41. Envy is a waste of time. You already have all you need. You greedy pig.

42. Each night before you go to bed, pray to God and be thankful for what you'll accomplish, today. And ask him why that extra comma is there.

43. Remember that you are too blessed to be stressed. I remember that dress. Oh what a mess. I must confess.

Now: Forward this to your friends to help them lead a happier and healthier life, too! They'll hate you for it!

Dasla 13 February 2015 12:58 AM

Quote:

Originally Posted by talk2sparky (Post 1860877)
Gonna have fun updating these!

10. According to Albert Einstein, if honey bees were to disappear from earth, humans would be dead within 4 years.

I was just watching "How to Build a Planet" and life existed a long time before bees did. Then came flowering planets and then came bees. Certain flowering planet don't need bees. So no.22. When you wake up in the morning, pray to ask God's guidance for your purpose, today. Or Chuthulu. Whichever.


Or the great spagetti monster...go the monster!!!
33. Don't compare your life to others. You have no idea what their journey is all about. They might not even have Steve Perry as their lead singer.

lol
Now: Forward this to your friends to help them lead a happier and healthier life, too! They'll hate you for it!

and put you on ignore

DawnStorm 21 February 2015 10:37 AM

Did you know...that any and all glurge will be posted to a message board that discusses urban legends, and that said glurge will be given the Mystery Science Theater 3000 treatment?:p

Rachael 28 February 2015 08:03 AM

29. Life is too short to waste time hating anyone. Forgive them for everything.

Or maybe it's too short to let them think that what they did was okay.

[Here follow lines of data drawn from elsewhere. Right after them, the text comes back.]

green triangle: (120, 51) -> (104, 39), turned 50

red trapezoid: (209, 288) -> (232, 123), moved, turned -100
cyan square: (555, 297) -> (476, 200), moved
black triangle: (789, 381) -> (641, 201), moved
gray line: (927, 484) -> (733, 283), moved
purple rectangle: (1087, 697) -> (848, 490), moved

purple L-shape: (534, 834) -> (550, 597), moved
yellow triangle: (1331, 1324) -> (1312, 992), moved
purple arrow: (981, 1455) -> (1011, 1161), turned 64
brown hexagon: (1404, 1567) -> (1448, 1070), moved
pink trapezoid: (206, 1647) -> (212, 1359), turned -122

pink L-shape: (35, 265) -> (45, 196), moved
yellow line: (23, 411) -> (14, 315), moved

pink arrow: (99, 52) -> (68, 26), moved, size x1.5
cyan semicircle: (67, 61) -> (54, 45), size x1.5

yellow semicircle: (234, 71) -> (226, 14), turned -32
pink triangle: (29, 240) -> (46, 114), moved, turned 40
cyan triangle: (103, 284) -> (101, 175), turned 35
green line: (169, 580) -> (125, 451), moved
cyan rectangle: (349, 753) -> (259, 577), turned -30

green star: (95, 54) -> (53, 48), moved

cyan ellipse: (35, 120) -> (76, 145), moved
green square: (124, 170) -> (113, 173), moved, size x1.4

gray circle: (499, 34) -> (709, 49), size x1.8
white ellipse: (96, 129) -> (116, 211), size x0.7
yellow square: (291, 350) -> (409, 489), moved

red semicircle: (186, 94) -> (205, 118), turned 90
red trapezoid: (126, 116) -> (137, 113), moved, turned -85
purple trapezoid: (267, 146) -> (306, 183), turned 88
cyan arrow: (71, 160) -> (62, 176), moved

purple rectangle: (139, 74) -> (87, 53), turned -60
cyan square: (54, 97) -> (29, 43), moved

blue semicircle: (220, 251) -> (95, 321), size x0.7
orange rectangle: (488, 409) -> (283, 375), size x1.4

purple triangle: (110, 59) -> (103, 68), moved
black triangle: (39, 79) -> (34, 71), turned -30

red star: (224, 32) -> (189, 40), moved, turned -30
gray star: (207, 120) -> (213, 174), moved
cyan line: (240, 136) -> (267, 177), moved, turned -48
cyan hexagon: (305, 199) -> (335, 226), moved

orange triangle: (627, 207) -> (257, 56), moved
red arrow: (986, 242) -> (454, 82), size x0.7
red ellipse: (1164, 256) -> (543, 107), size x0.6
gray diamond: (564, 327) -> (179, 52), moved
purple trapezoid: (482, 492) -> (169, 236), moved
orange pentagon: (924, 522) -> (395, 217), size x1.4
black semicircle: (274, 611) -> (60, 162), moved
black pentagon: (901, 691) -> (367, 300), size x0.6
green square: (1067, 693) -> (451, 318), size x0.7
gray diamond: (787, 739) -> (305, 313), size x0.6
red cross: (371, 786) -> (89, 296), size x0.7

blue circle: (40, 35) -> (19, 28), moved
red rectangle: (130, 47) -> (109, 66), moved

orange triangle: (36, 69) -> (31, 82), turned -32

God, I hate stuff like that. Maybe I'm just a bitter old person who's going to die when she's 40, but this sounds like a bunch of garbage to me.

Mouse 28 February 2015 11:15 PM

Forgiving someone doesn't mean completely letting them off the hook and letting them get away with everything.

Plus I've found that forgiveness is something that takes place in its own time. If you've been wronged in some way, you have every right to feel hurt, bitter, and angry. I've found rather than denying those feelings, it works best to plumb the depths of them, wallow in them until you've reach the deepest part of it all. Then you can start moving towards a better place regarding those feelings. Even still there will be times in which it'll still hurt, kind of like how people who've lost a limb sometimes experience Phantom Limb Pain from time to time.

crocoduck_hunter 01 March 2015 12:25 AM

Forgiveness bleh.

You should only forgive someone if they feel genuine remorse for their actions and try to make up for them. I sure as heck will not be forgiving my ex for the abuse they dished out on me when we were together.